= Jewish Coaches Association =

American non-profit organization

The Jewish Coaches Association (JCA) is a non-profit organization founded in 2005 that supports Jewish-American college, high school, and youth basketball coaches around the United States. The association is an advocacy group for coaches to represent coaches to the NCAA and National Association of Basketball Coaches. Founding members include Bobby Schwartz, founding national director; and Bruce Pearl, who served as the first president of the association.

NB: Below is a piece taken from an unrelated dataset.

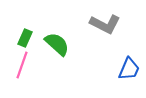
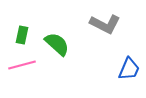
green rectangle: moved 3 px left, 3 px up; rotated 12 degrees counterclockwise
pink line: rotated 56 degrees clockwise
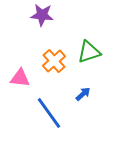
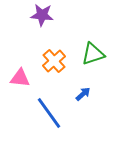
green triangle: moved 4 px right, 2 px down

==Annual events and awards==
The JCA holds an annual breakfast for Jewish coaches at the Final Four and sometimes offers Shabbat services for coaches and their families during the Final Four weekend of events. When Passover occurs during the Final Four, the JCA can help to organize seders for coaches and their families. The Red Auerbach Coach of the Year Award recognizes the most outstanding Jewish-American basketball coach of the year. The Association takes nominations from its members and in March at the conclusion of conference tournament play the Board of Directors vote to determine a winner. The winner is presented the Red Auerbach Trophy at the Final Four.

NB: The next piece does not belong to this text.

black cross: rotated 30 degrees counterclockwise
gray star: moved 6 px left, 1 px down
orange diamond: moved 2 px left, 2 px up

The following are the recipients of the Red Auerbach Coach of the Year Award:

| Year | Coach | Team |
| 2009 | Brad Greenberg | Radford |
| 2010 | Bruce Pearl | Tennessee |
| 2011 | Josh Pastner | Memphis |
| 2012 | Andy Yosinoff | Emmanuel |
| 2013 | Keith Dambrot | Akron |
| 2014 | Josh Schertz | Lincoln Memorial |
| 2015 | Scott Garson | College of Idaho |
| 2016 | Eran Ganot | Hawaii |
| 2017 | Steve DeMeo | Northwest Florida State |
| 2018 | Bruce Pearl (2) | Auburn Tigers |
| 2019 | Dana Pump | Lifetime Achievement Award |
David Pump
| 2022 | Todd Golden | San Francisco |
| 2023 | Joe Pasternack | UC Santa Barbara |
| 2024 | Bob Pietrack | Fort Lewis |
| 2025 | Dave Klatsky | NYU |

== Programs ==
The JCA provides a number of programs during the year in order to better service and promote its members. These programs include:

- Basketball Clinics and Workshops – Clinics and workshops are provided for the members to help them in their development as basketball coaches as part of its Partnership in coaching.
- Basketball Camps – The JCA looks to secure employment at college basketball camps around the country for its members.
- Networking – The JCA promotes its members careers and help them make contacts toward coaching opportunities
- Community Service – JCA member coaches work within their institutions to get their teams involved in their local communities and do charitable events and fundraisers. The organization recruits members to travel around the USA to speak and teach at Jewish camps around the nation.
- Maccabi Basketball Coaches – The JCA works with Maccabi USA and local Maccabi delegations to get JCA members involved and hired as Maccabi USA coaches and Maccabi delegation coaches. In 2009 both the JCA president and Vice-President served as coaches on the USA National Maccabi Basketball team representing our nation overseas in the World Maccabi games in Israel. Member coaches also help locate Jewish basketball players around the nation to try out for Maccabi USA teams.
- Breaking down barriers – The AJCA works to create fair hiring practices in basketball by working towards tolerance and understanding and cooperation with schools where coaches were denied interviews or not hired simply due to their faith and cultural background.
- Community of faith gatherings – The JCA organizes coaches from different backgrounds and religions for a unity breakfast and non-denominational prayer. The association works to inspire Jewish values in its member coaches to always work and coach with integrity and to serve as role models to their players and in their communities.
- Membership – The Jewish Coaches Association has a National Director and an Assistant National Director, which run the day-to-day operations. There is also a Board of Directors, which advises the National Director. The members elect a President and a Vice-President. There is an annual meeting held each year at the NABC Convention at the Final Four.